● Problem to work on: Could you return only the lines that run from the line with "Green Drive Post" through the final line of the data, exactly as they stand?

● Stored data:
#####

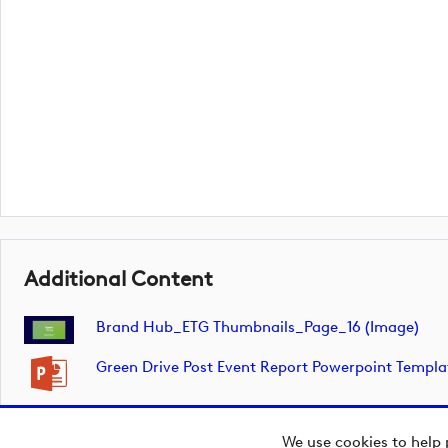
Additional Content
Brand Hub_ETG Thumbnails_Page_16 (image)
Green Drive Post Event Report Powerpoint Templ
We use cookies to help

#####

● Finished exercise:
Green Drive Post Event Report Powerpoint Templ
We use cookies to help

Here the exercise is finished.